▼

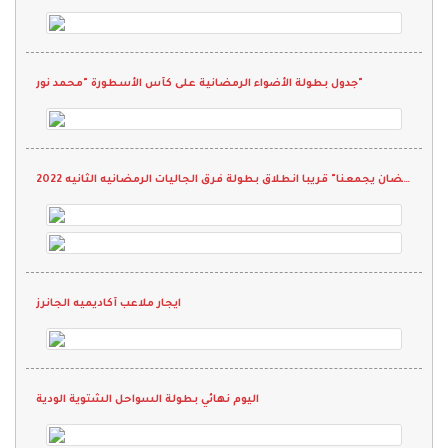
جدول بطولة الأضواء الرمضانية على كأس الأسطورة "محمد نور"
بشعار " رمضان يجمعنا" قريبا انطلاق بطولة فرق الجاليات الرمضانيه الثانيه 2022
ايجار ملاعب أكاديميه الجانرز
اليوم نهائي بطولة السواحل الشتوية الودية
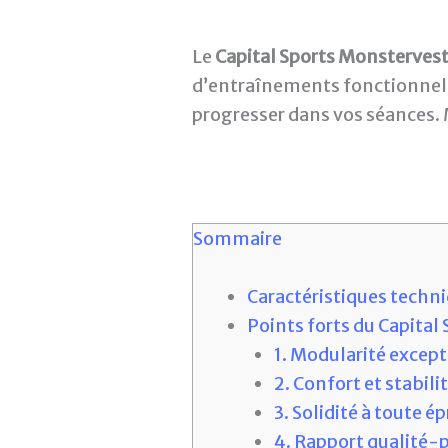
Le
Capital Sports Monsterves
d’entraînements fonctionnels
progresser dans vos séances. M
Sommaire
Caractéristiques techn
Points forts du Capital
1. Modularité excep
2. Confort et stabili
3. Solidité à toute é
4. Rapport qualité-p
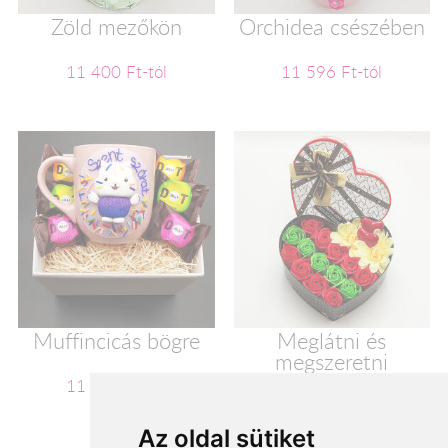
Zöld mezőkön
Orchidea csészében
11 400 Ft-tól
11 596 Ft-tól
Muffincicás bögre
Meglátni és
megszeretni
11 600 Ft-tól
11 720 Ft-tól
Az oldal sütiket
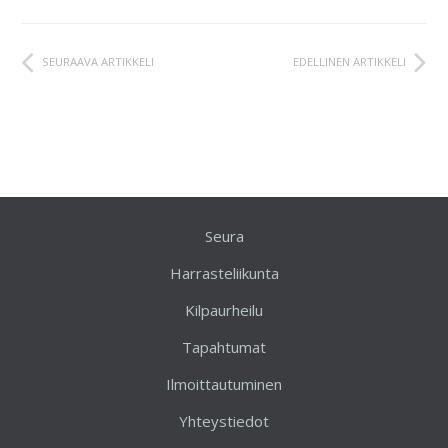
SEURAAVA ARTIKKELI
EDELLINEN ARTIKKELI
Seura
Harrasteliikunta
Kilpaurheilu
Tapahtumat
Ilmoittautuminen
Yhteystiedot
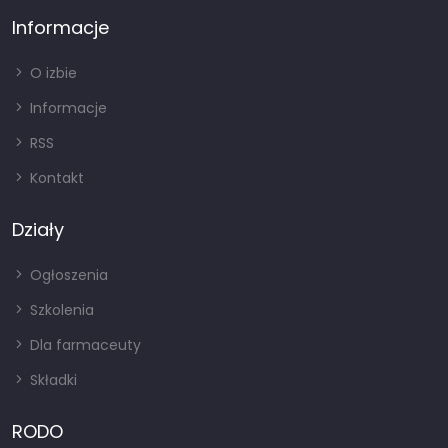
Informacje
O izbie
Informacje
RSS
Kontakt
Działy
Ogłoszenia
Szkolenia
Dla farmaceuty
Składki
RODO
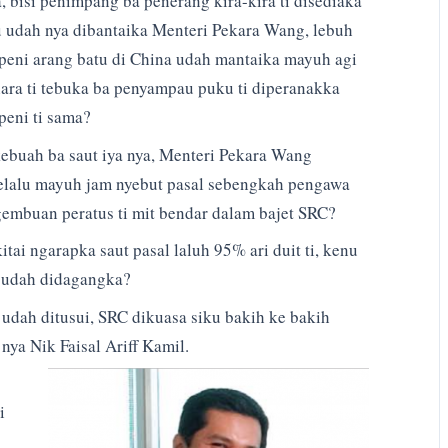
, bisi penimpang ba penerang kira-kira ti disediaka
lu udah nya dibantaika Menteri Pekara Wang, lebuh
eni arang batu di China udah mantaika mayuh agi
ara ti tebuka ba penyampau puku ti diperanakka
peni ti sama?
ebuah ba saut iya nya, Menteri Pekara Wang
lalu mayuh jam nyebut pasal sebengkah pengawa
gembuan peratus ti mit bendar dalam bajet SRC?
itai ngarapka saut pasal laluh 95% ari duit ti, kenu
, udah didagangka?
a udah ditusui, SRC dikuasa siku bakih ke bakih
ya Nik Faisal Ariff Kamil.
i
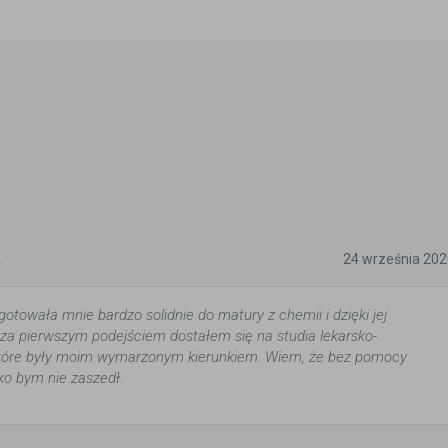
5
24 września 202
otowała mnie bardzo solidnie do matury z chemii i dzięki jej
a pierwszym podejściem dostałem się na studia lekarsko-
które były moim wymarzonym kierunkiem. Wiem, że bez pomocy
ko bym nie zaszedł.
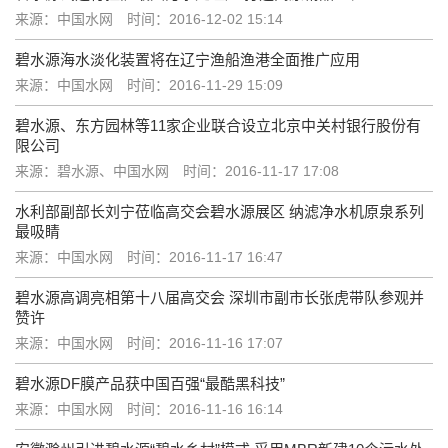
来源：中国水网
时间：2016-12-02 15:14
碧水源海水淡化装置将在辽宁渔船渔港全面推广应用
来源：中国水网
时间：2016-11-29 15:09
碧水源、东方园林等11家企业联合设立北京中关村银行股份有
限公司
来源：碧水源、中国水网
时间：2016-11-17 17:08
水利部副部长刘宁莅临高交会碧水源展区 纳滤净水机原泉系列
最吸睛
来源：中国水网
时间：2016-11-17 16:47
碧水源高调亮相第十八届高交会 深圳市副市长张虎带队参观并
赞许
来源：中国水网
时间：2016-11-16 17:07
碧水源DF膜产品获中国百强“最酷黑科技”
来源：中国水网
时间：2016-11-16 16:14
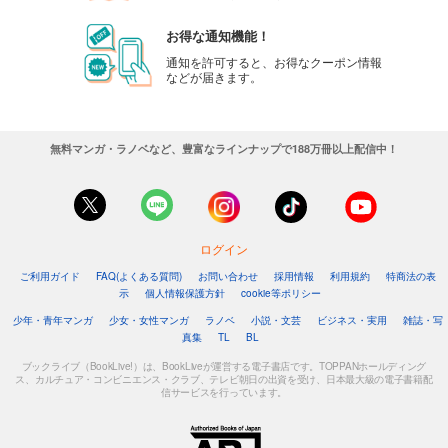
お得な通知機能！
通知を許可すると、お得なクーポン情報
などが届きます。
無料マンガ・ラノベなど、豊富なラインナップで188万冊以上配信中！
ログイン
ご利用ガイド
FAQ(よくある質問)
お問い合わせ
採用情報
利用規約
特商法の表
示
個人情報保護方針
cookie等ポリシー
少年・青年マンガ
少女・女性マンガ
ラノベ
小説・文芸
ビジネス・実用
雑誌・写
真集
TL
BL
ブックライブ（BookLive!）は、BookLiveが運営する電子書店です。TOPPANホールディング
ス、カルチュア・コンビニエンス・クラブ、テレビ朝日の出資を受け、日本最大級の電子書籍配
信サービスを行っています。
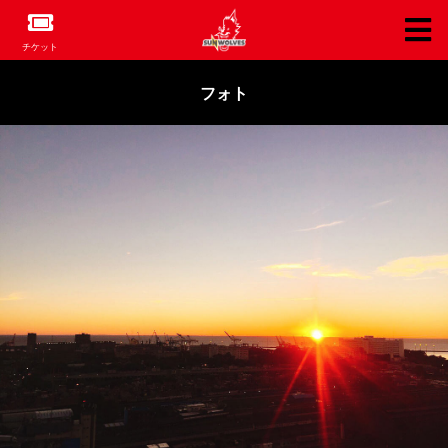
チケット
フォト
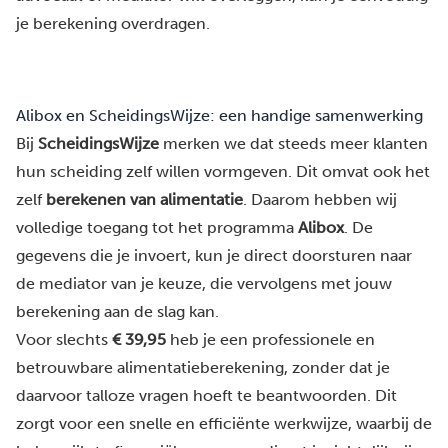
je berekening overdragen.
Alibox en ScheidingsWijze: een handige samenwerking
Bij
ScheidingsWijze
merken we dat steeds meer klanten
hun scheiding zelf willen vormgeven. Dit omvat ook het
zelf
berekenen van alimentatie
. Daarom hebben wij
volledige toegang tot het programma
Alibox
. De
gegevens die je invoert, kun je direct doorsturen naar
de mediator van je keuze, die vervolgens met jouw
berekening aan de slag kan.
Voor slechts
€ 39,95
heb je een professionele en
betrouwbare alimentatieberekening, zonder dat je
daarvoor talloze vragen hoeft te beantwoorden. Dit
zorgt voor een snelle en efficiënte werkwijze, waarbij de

▲
▼

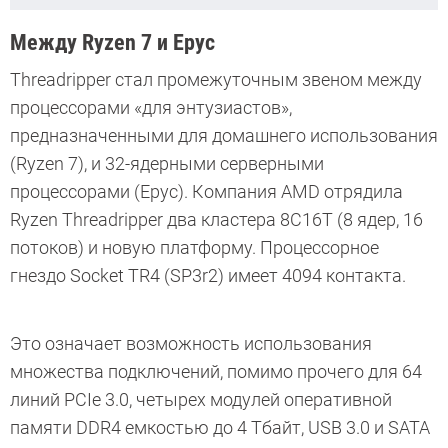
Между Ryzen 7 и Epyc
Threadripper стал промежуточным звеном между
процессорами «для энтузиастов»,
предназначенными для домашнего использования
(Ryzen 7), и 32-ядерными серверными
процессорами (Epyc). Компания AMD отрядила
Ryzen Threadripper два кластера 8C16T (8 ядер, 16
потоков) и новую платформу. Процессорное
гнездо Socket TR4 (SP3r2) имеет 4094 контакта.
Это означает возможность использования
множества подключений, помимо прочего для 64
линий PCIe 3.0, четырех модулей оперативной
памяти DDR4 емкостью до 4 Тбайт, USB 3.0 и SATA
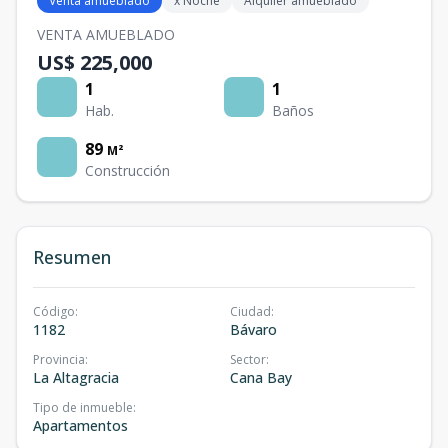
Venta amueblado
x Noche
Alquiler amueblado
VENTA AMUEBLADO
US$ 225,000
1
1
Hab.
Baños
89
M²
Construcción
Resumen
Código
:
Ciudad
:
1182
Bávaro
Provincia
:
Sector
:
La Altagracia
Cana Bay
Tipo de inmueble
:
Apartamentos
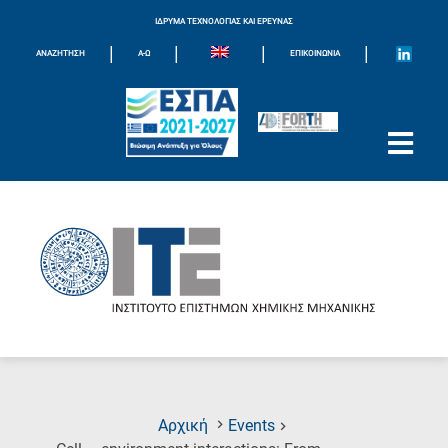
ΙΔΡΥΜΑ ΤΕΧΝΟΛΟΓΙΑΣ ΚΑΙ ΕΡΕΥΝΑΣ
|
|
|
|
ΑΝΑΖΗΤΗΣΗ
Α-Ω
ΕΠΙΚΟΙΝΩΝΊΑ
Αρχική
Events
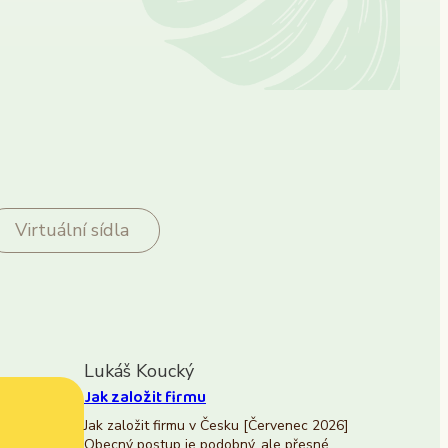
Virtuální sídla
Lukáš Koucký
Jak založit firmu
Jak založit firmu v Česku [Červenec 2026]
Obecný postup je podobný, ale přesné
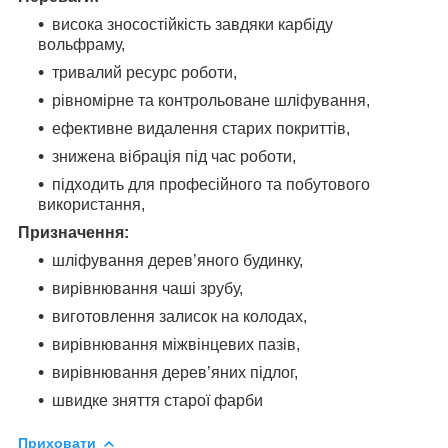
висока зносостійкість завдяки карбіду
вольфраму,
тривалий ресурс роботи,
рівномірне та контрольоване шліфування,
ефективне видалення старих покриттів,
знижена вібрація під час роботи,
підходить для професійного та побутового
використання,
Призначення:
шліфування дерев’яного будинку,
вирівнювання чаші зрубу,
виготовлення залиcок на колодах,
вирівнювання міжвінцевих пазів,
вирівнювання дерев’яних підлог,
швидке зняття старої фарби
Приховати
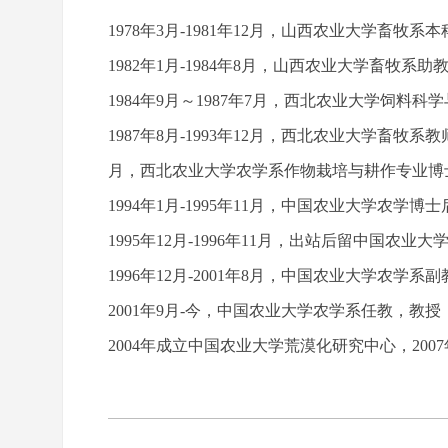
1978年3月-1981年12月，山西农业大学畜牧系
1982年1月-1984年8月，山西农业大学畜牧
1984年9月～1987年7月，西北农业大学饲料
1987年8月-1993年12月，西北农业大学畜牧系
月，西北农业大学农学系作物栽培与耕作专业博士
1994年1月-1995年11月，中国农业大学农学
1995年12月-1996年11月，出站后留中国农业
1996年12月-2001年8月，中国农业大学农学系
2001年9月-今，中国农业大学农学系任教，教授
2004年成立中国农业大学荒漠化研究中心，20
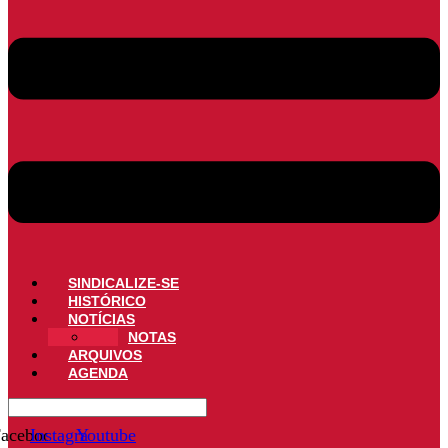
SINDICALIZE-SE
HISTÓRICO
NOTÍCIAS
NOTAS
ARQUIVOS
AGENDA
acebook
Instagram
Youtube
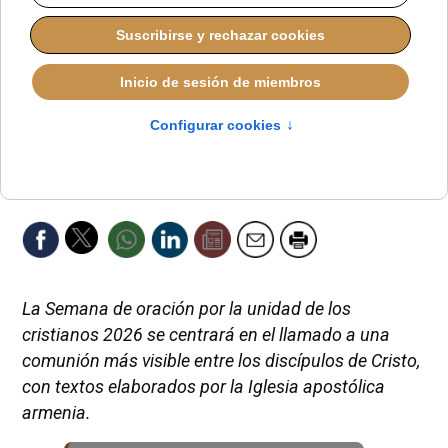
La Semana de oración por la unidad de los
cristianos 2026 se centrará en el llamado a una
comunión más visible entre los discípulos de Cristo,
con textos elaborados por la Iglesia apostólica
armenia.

▲

■ **WHAT YOU SHOULD DO**: Throughout the data above, copy all lines where the word "вирівнювання" is found.

■ **YOUR RESPONSE**:
вирівнювання чаші зрубу,
вирівнювання міжвінцевих пазів,
вирівнювання дерев’яних підлог,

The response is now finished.